Durante décadas, normas de economia de combustível influenciaram diretamente o desenvolvimento de motores a combustão. No entanto, apesar do crescimento acelerado dos elétricos, não havia até agora regras oficiais que determinassem quanta energia um carro desse tipo poderia consumir.
As novas normas estabelecem limites de consumo com base no peso do veículo, definindo quanto cada categoria pode gastar em kWh a cada 100 km. Um carro elétrico de passeio típico, com cerca de duas toneladas, por exemplo, não poderá ultrapassar 15,1 kWh/100 km.
Segundo a mídia local, os novos parâmetros são cerca de 11% mais rigorosos do que as recomendações anteriores. A expectativa das autoridades chinesas é que, com isso, a autonomia média dos veículos elétricos aumente aproximadamente 7%, sem a necessidade de baterias maiores.
O objetivo é impedir que as montadoras recorram apenas ao aumento da capacidade das baterias para compensar projetos pouco eficientes. A regulamentação força melhorias em aerodinâmica, gestão eletrônica, motores e arquitetura dos veículos.
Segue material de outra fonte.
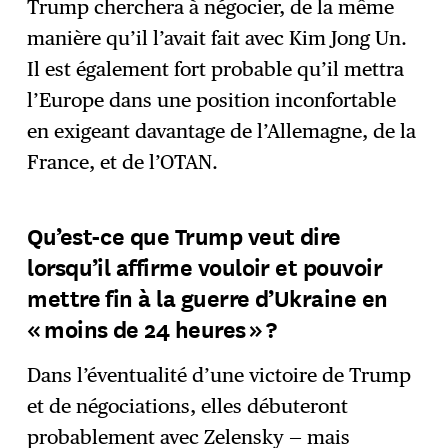
Trump cherchera à négocier, de la même
manière qu’il l’avait fait avec Kim Jong Un.
Il est également fort probable qu’il mettra
l’Europe dans une position inconfortable
en exigeant davantage de l’Allemagne, de la
France, et de l’OTAN.
Qu’est-ce que Trump veut dire
lorsqu’il affirme vouloir et pouvoir
mettre fin à la guerre d’Ukraine en
« moins de 24 heures » ?
Dans l’éventualité d’une victoire de Trump
et de négociations, elles débuteront
probablement avec Zelensky — mais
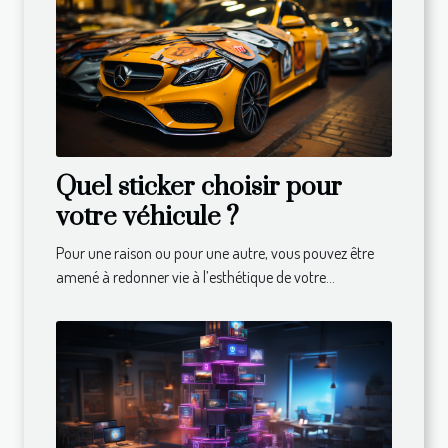
Quel sticker choisir pour
votre véhicule ?
Pour une raison ou pour une autre, vous pouvez être
amené à redonner vie à l’esthétique de votre...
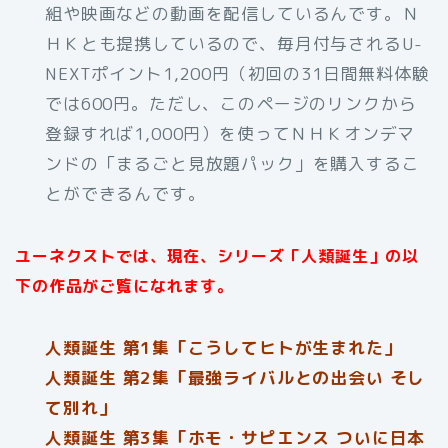
組や映画などの動画を配信しているんです。Ｎ
ＨＫとも提携しているので、毎月付与されるU-
NEXTポイント1,200円（初回の31日間無料体験
では600円。ただし、このページのリンクから
登録すれば1,000円）を使ってＮＨＫオンデマ
ンドの「まるごと見放題パック」を購入するこ
とができるんです。
ユーネクストでは、現在、シリーズ「人類誕生」の以
下の作品がご覧になれます。
人類誕生 第1集「こうしてヒトが生まれた」
人類誕生 第2集「最強ライバルとの出会い そし
て別れ」
人類誕生 第3集「ホモ・サピエンス ついに日本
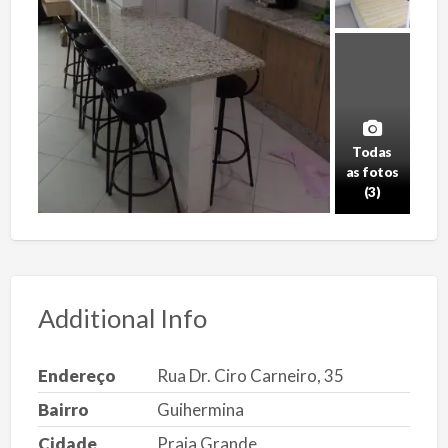
Todas
as fotos
(3)
Additional Info
Endereço
Rua Dr. Ciro Carneiro, 35
Bairro
Guihermina
Cidade
Praia Grande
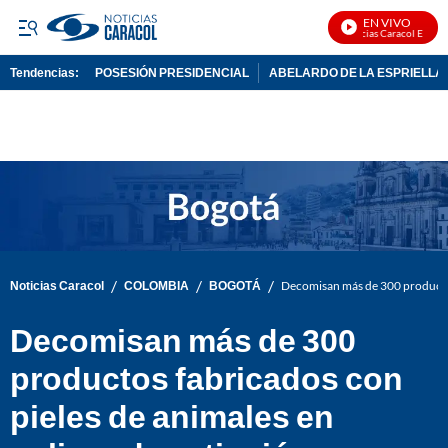
EN VIVO
Noticias Caracol En Vivo
Tendencias:
POSESIÓN PRESIDENCIAL
ABELARDO DE LA ESPRIELLA
PUBLICIDAD
/
/
/
Noticias Caracol
COLOMBIA
BOGOTÁ
Decomisan más de 300 productos 
Decomisan más de 300
productos fabricados con
pieles de animales en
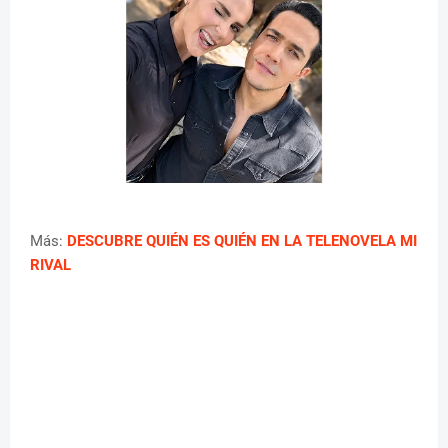
Más:
DESCUBRE QUIÉN ES QUIÉN EN LA TELENOVELA MI
RIVAL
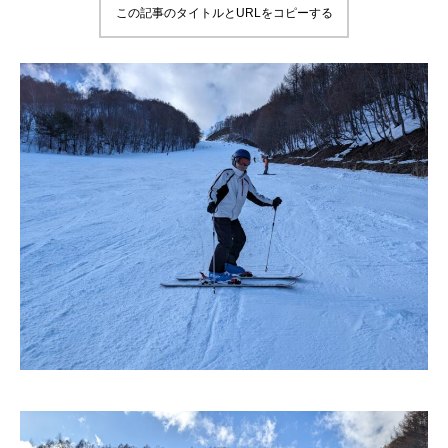
この記事のタイトルとURLをコピーする
鷲ヶ岳＆高鷲スノーパーク
宮城山形
岩手高原
白馬五竜FA
レッスンテーマから選ぶ
Lesson Theme
初級1
初級2
中級1
中級2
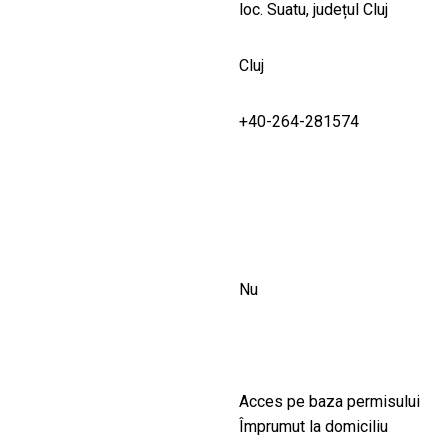
loc. Suatu, județul Cluj
Cluj
+40-264-281574
Nu
Acces pe baza permisului
Împrumut la domiciliu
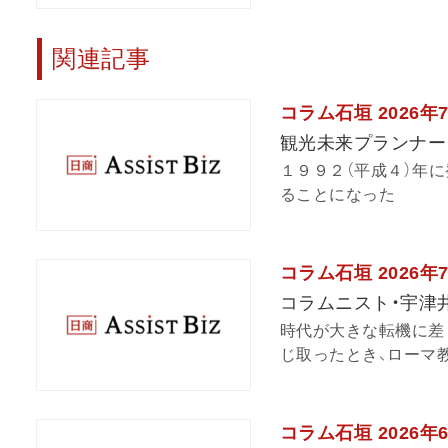
関連記事
コラム石垣 2026年
観光未来プランナー
１９９２（平成４）年
ることになった
コラム石垣 2026年
コラムニスト・宇津
時代が大きな転機に差
じ取ったとき、ローマ教
コラム石垣 2026年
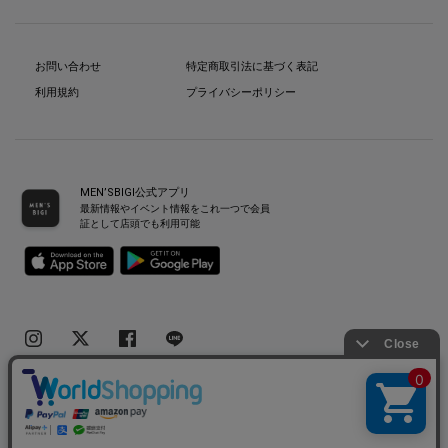
お問い合わせ
特定商取引法に基づく表記
利用規約
プライバシーポリシー
MEN’SBIGI公式アプリ
最新情報やイベント情報をこれ一つで会員
証として店頭でも利用可能
Copyright(C) Bigi Co.,Ltd.All Rights Reserved.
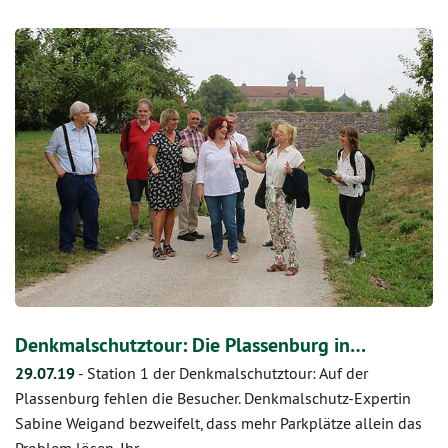
Denkmalschutztour: Die Plassenburg in…
29.07.19
-
Station 1 der Denkmalschutztour: Auf der
Plassenburg fehlen die Besucher. Denkmalschutz-Expertin
Sabine Weigand bezweifelt, dass mehr Parkplätze allein das
Problem lösen. Ihr…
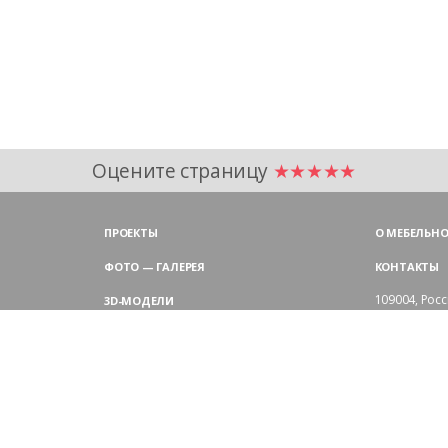
Оцените страницу
★★★★★
ПРОЕКТЫ
О МЕБЕЛЬНО
ФОТО — ГАЛЕРЕЯ
КОНТАКТЫ
109004,
Росс
3D-МОДЕЛИ
Аристарховск
9:00 — 18:30
ЦВЕТОВАЯ ГАММА LAS
выходные дн
Филиал в Мо
БЛОГ LAS MOBILI
Химки, мик
ДИЛЕРЫ LAS
+7 495 
ПОКУПАТЕЛЯМ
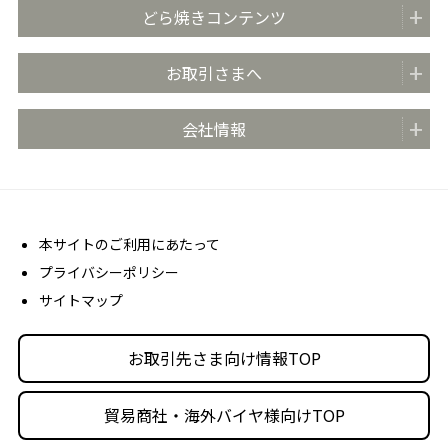
商品紹介
どら焼きコンテンツ
全国の販売店
どらやきのまち米子
お取引さまへ
おいしさのこだわり
どらやきの日 (4月4日)
安心・安全の取り組み
お取引先さま向け情報TOP
会社情報
どらやき大使
お客さま相談室
商品カタログ
どらやき かんたんアレンジレシピ
よくあるご質問 (FAQ)
会社概要
売場販促用POPダウンロード
社長メッセージ
丸京ショップ専用ページ
経営理念
本サイトのご利用にあたって
プライバシーポリシー
沿革
サイトマップ
丸京の事業体
人材育成・社会活動
お取引先さま向け情報TOP
採用情報
貿易商社・海外バイヤ様向けTOP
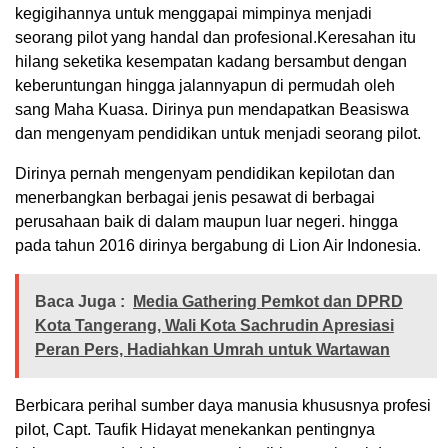
kegigihannya untuk menggapai mimpinya menjadi
seorang pilot yang handal dan profesional.Keresahan itu
hilang seketika kesempatan kadang bersambut dengan
keberuntungan hingga jalannyapun di permudah oleh
sang Maha Kuasa. Dirinya pun mendapatkan Beasiswa
dan mengenyam pendidikan untuk menjadi seorang pilot.
Dirinya pernah mengenyam pendidikan kepilotan dan
menerbangkan berbagai jenis pesawat di berbagai
perusahaan baik di dalam maupun luar negeri. hingga
pada tahun 2016 dirinya bergabung di Lion Air Indonesia.
Baca Juga :
Media Gathering Pemkot dan DPRD
Kota Tangerang, Wali Kota Sachrudin Apresiasi
Peran Pers, Hadiahkan Umrah untuk Wartawan
Berbicara perihal sumber daya manusia khususnya profesi
pilot, Capt. Taufik Hidayat menekankan pentingnya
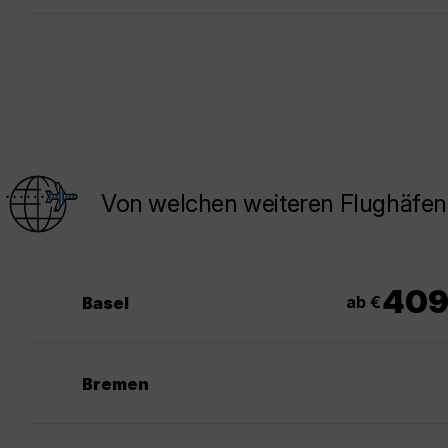
Von welchen weiteren Flughäfen
40
ab €
Basel
Bremen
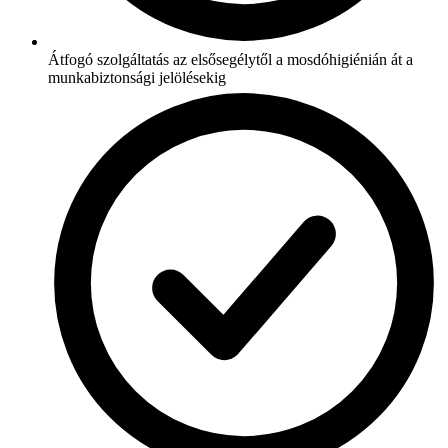
Átfogó szolgáltatás az elsősegélytől a mosdóhigiénián át a
munkabiztonsági jelölésekig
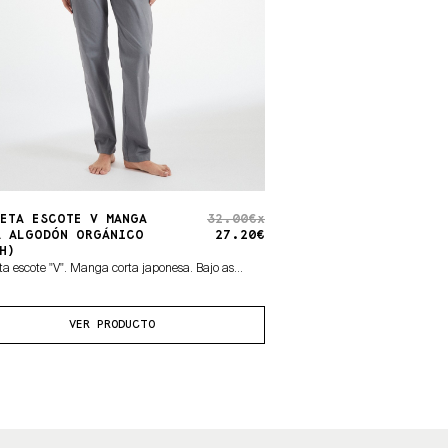
ETA ESCOTE V MANGA
32.00€x
A ALGODÓN ORGÁNICO
27.20€
H)
a escote "V". Manga corta japonesa. Bajo as...
VER PRODUCTO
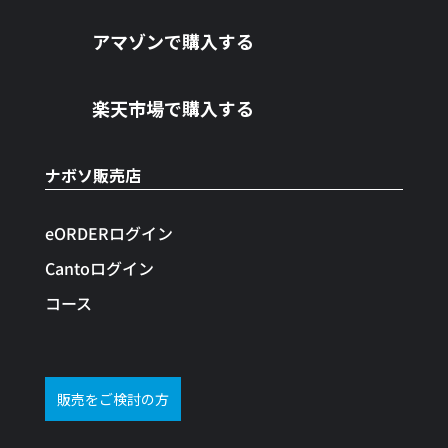
アマゾンで購入する
楽天市場で購入する
ナボソ販売店
eORDERログイン
Cantoログイン
コース
販売をご検討の方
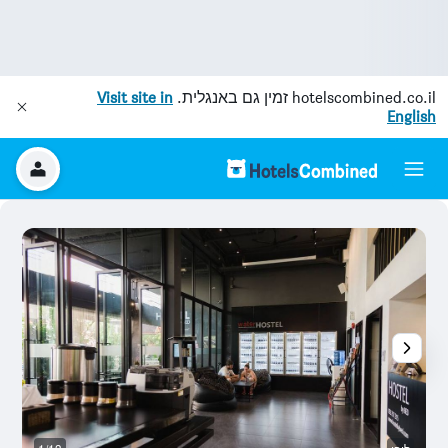
hotelscombined.co.il
זמין גם באנגלית.
Visit site in
English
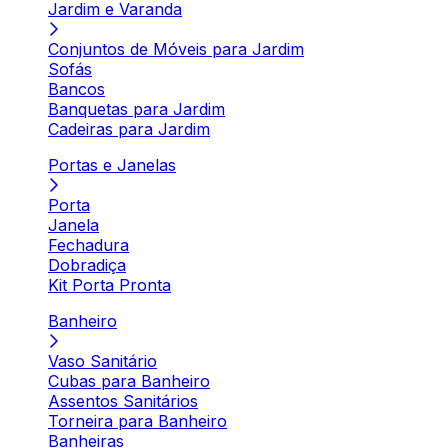
Jardim e Varanda
Conjuntos de Móveis para Jardim
Sofás
Bancos
Banquetas para Jardim
Cadeiras para Jardim
Portas e Janelas
Porta
Janela
Fechadura
Dobradiça
Kit Porta Pronta
Banheiro
Vaso Sanitário
Cubas para Banheiro
Assentos Sanitários
Torneira para Banheiro
Banheiras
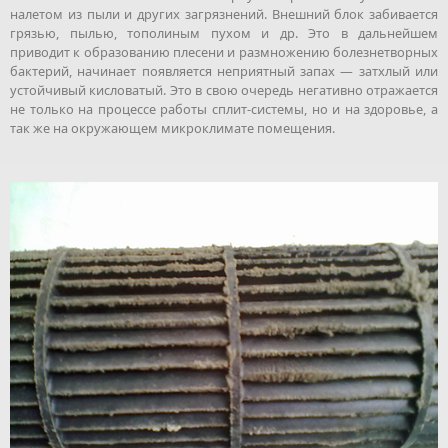
налетом из пыли и других загрязнений. Внешний блок забивается
грязью, пылью, тополиным пухом и др. Это в дальнейшем
приводит к образованию плесени и размножению болезнетворных
бактерий, начинает появляется неприятный запах — затхлый или
устойчивый кисловатый. Это в свою очередь негативно отражается
не только на процессе работы сплит-системы, но и на здоровье, а
так же на окружающем микроклимате помещения.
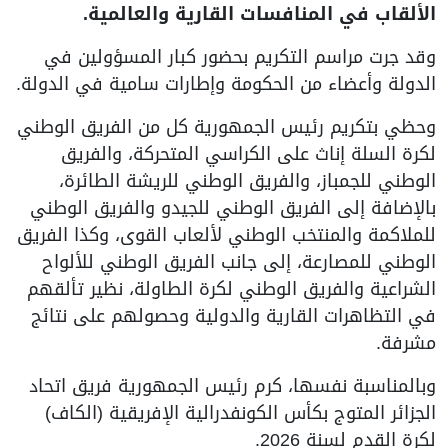
الألقاب في المنافسات القارية والعالمية.
وقد جرت مراسم التكريم بحضور كبار المسؤولين في
الدولة وأعضاء من الحكومة وإطارات سامية في الدولة.
وحظي بتكريم رئيس الجمهورية كل من الفريق الوطني
لكرة السلة إناث على الكراسي المتحركة، والفريق
الوطني للجمباز، والفريق الوطني للريشة الطائرة،
بالإضافة إلى الفريق الوطني للجيدو والفريق الوطني
للملاكمة والمنتخب الوطني لألعاب القوى، وكذا الفريق
الوطني للمصارعة، إلى جانب الفريق الوطني للألواح
الشراعية والفريق الوطني لكرة الطاولة، نظير تألقهم
في التظاهرات القارية والدولية وحصولهم على نتائج
مشرفة.
وبالمناسبة نفسها، كرم رئيس الجمهورية فريق اتحاد
الجزائر المتوج بكأس الكونفدرالية الإفريقية (الكاف)
لكرة القدم لسنة 2026.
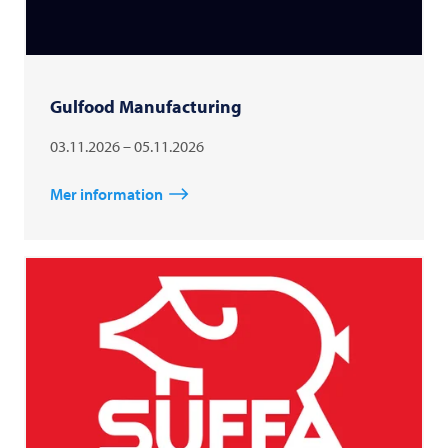
Gulfood Manufacturing
03.11.2026 – 05.11.2026
Mer information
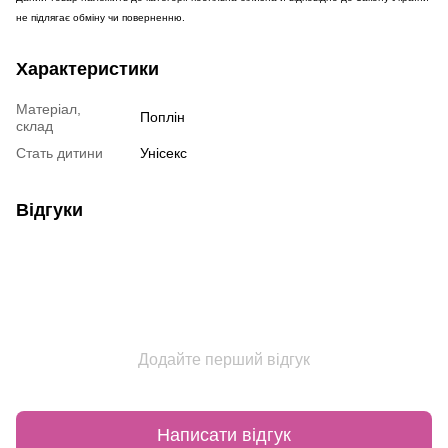
не підлягає обміну чи поверненню.
Характеристики
Матеріал,
Поплін
склад
Стать дитини
Унісекс
Відгуки
Додайте перший відгук
Написати відгук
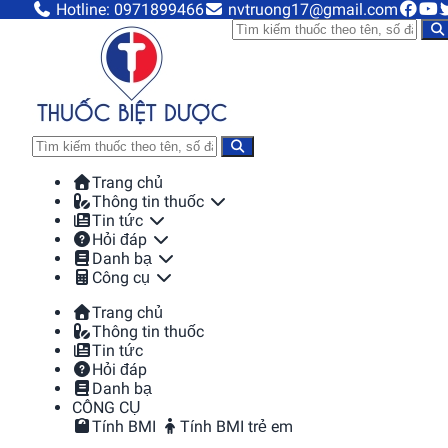
Hotline: 0971899466
nvtruong17@gmail.com
Trang chủ
Thông tin thuốc
Tin tức
Hỏi đáp
Danh bạ
Công cụ
Trang chủ
Thông tin thuốc
Tin tức
Hỏi đáp
Danh bạ
CÔNG CỤ
Tính BMI
Tính BMI trẻ em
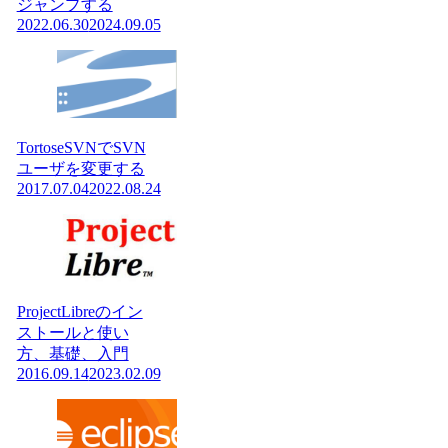
ジャンプする
2022.06.30
2024.09.05
TortoseSVNでSVN
ユーザを変更する
2017.07.04
2022.08.24
ProjectLibreのイン
ストールと使い
方、基礎、入門
2016.09.14
2023.02.09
Com isso, a eficiência deixa de ser apenas um diferencial técnico e passa a ser uma exigência legal, com impacto direto sobre quais modelos poderão continuar em produção.
O desenvolvimento das novas regras envolveu diferentes órgãos do governo chinês, como o Ministério da Indústria e Tecnologia da Informação, a Comissão Nacional de Desenvolvimento e Reforma e a Administração Estatal de Regulação do Mercado. Além dos limites de consumo, também estão sendo discutidas normas relacionadas à reciclagem de baterias.
De acordo com o site Car News China, muitos veículos elétricos atualmente vendidos por marcas como BYD e Geely já atendem aos novos padrões. Modelos que ficarem fora dos limites poderão precisar de atualizações técnicas ou até ser retirados de linha até que estejam em conformidade.